The expected answer is a single number, namely how many lines in the data below hold the word "Newsletter".
>>
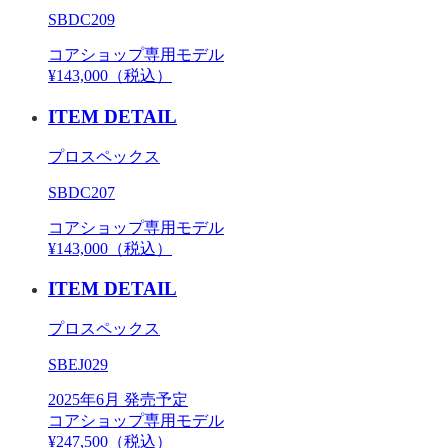
SBDC209
コアショップ専用モデル
¥143,000（税込）
ITEM DETAIL
プロスペックス
SBDC207
コアショップ専用モデル
¥143,000（税込）
ITEM DETAIL
プロスペックス
SBEJ029
2025年6月 発売予定
コアショップ専用モデル
¥247,500（税込）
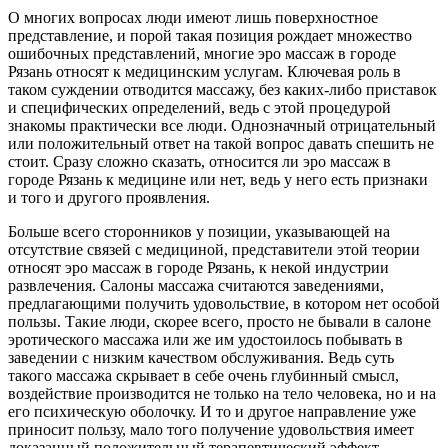
О многих вопросах люди имеют лишь поверхностное
представление, и порой такая позиция рождает множество
ошибочных представлений, многие эро массаж в городе
Рязань относят к медицинским услугам. Ключевая роль в
таком суждении отводится массажу, без каких-либо приставок
и специфических определений, ведь с этой процедурой
знакомы практически все люди. Однозначный отрицательный
или положительный ответ на такой вопрос давать спешить не
стоит. Сразу сложно сказать, относится ли эро массаж в
городе Рязань к медицине или нет, ведь у него есть признаки
и того и другого проявления.
Больше всего сторонников у позиции, указывающей на
отсутствие связей с медициной, представители этой теории
относят эро массаж в городе Рязань, к некой индустрии
развлечения. Салоны массажа считаются заведениями,
предлагающими получить удовольствие, в котором нет особой
пользы. Такие люди, скорее всего, просто не бывали в салоне
эротического массажа или же им удостоилось побывать в
заведении с низким качеством обслуживания. Ведь суть
такого массажа скрывает в себе очень глубинный смысл,
воздействие производится не только на тело человека, но и на
его психическую оболочку. И то и другое направление уже
приносит пользу, мало того получение удовольствия имеет
доказанный положительный терапевтический эффект.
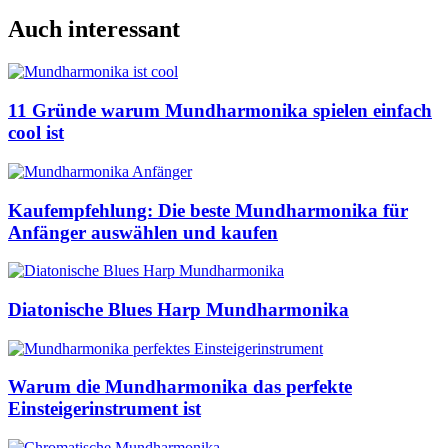
Auch interessant
11 Gründe warum Mundharmonika spielen einfach
cool ist
Kaufempfehlung: Die beste Mundharmonika für
Anfänger auswählen und kaufen
Diatonische Blues Harp Mundharmonika
Warum die Mundharmonika das perfekte
Einsteigerinstrument ist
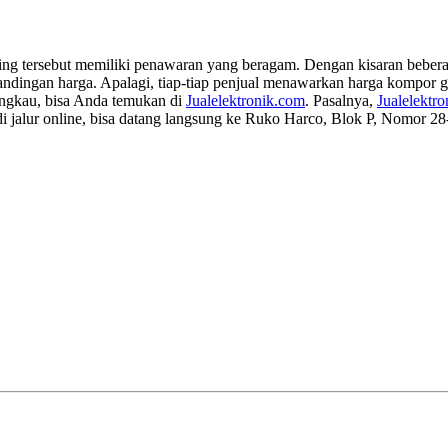
ng tersebut memiliki penawaran yang beragam. Dengan kisaran beberap
bandingan harga. Apalagi, tiap-tiap penjual menawarkan harga kompor 
angkau, bisa Anda temukan di
Jualelektronik.com
. Pasalnya,
Jualelektr
di jalur online, bisa datang langsung ke Ruko Harco, Blok P, Nomor 2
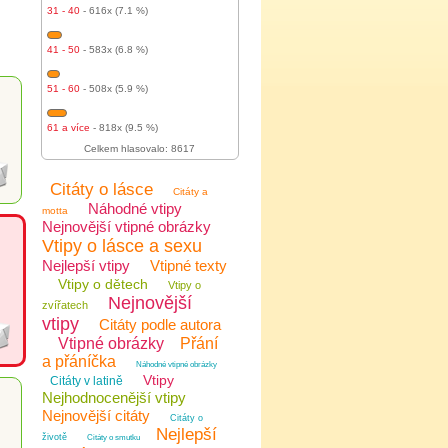
31 - 40
- 616x (7.1 %)
41 - 50
- 583x (6.8 %)
51 - 60
- 508x (5.9 %)
61 a více
- 818x (9.5 %)
Celkem hlasovalo: 8617
Citáty o lásce
Citáty a
Náhodné vtipy
motta
Nejnovější vtipné obrázky
Vtipy o lásce a sexu
Nejlepší vtipy
Vtipné texty
Vtipy o dětech
Vtipy o
Nejnovější
zvířatech
vtipy
Citáty podle autora
Vtipné obrázky
Přání
a přáníčka
Náhodné vtipné obrázky
Vtipy
Citáty v latině
Nejhodnocenější vtipy
Nejnovější citáty
Citáty o
Nejlepší
životě
Citáty o smutku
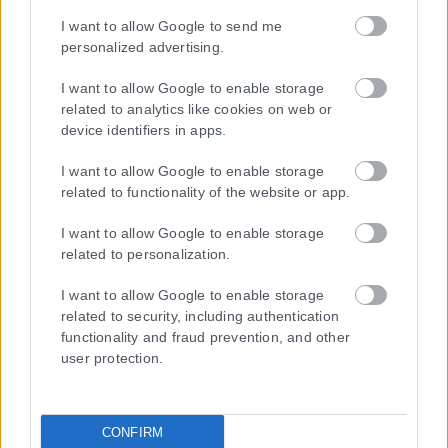
I want to allow Google to send me
personalized advertising.
I want to allow Google to enable storage
related to analytics like cookies on web or
device identifiers in apps.
I want to allow Google to enable storage
related to functionality of the website or app.
I want to allow Google to enable storage
related to personalization.
Τα
πρωτοσέλιδα
των
εφημερίδων
ΕΝΗΜΕΡΩΣΟΥ ΠΡΩΤΟΣ
I want to allow Google to enable storage
related to security, including authentication
Εγγραφή στο Newsletter
functionality and fraud prevention, and other
user protection.
Ταυτότητα
CONFIRM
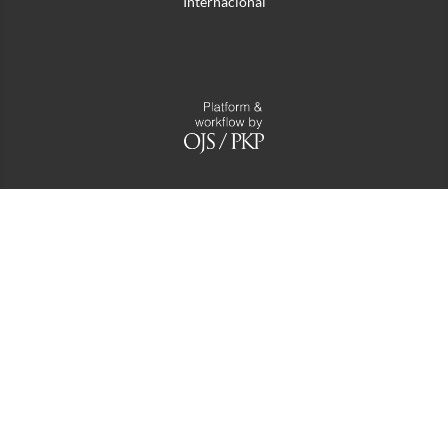
Internacional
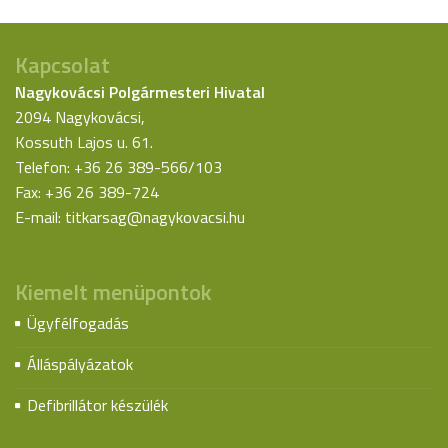
Kapcsolat
Nagykovácsi Polgármesteri Hivatal
2094 Nagykovácsi,
Kossuth Lajos u. 61.
Telefon: +36 26 389-566/103
Fax: +36 26 389-724
E-mail:
titkarsag@nagykovacsi.hu
Kiemelt menüpontok
Ügyfélfogadás
Álláspályázatok
Defibrillátor készülék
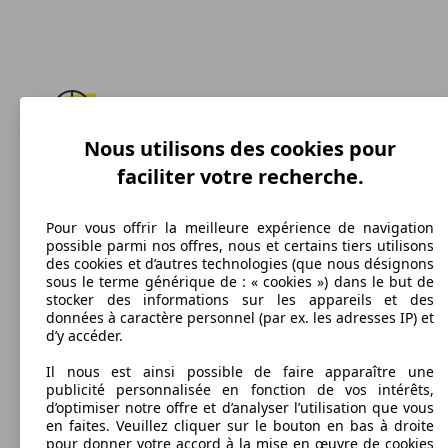
Nous utilisons des cookies pour
191 km/h
faciliter votre recherche.
Vitesse maximale
Pour vous offrir la meilleure expérience de navigation
possible parmi nos offres, nous et certains tiers utilisons
des cookies et d’autres technologies (que nous désignons
Diesel
sous le terme générique de : « cookies ») dans le but de
stocker des informations sur les appareils et des
Carburant
données à caractère personnel (par ex. les adresses IP) et
d’y accéder.
Il nous est ainsi possible de faire apparaître une
publicité personnalisée en fonction de vos intérêts,
d’optimiser notre offre et d’analyser l’utilisation que vous
398 g/km
en faites. Veuillez cliquer sur le bouton en bas à droite
pour donner votre accord à la mise en œuvre de cookies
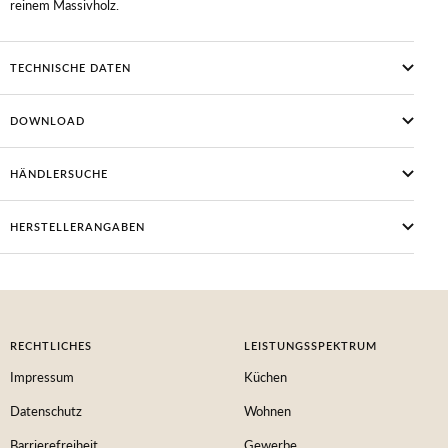
reinem Massivholz.
TECHNISCHE DATEN
DOWNLOAD
HÄNDLERSUCHE
HERSTELLERANGABEN
RECHTLICHES
LEISTUNGSSPEKTRUM
Impressum
Küchen
Datenschutz
Wohnen
Barrierefreiheit
Gewerbe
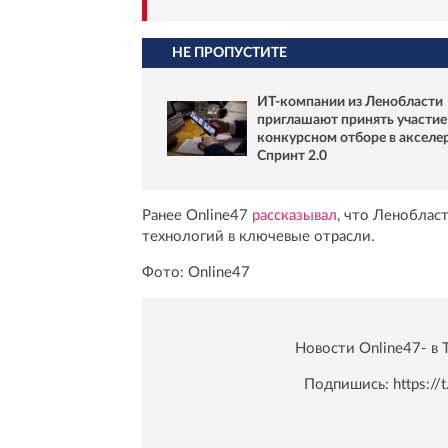
НЕ ПРОПУСТИТЕ
ИТ-компании из Ленобласти
приглашают принять участие
конкурсном отборе в акселе
Спринт 2.0
Ранее Online47
рассказывал
, что Леноблас
технологий в ключевые отрасли.
Фото: Online47
Новости Online47- в 
Подпишись:
https:/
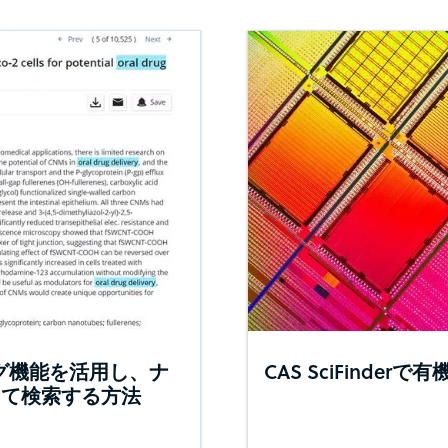
リング機能を活用し、ナ
CAS SciFind
てて検索する方法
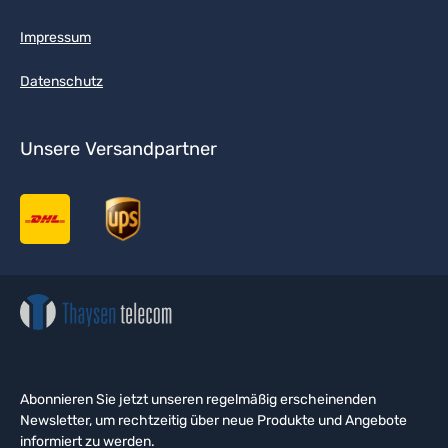
Impressum
Datenschutz
Unsere Versandpartner
Abonnieren Sie jetzt unseren regelmäßig erscheinenden
Newsletter, um rechtzeitig über neue Produkte und Angebote
informiert zu werden.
<<
### Result
2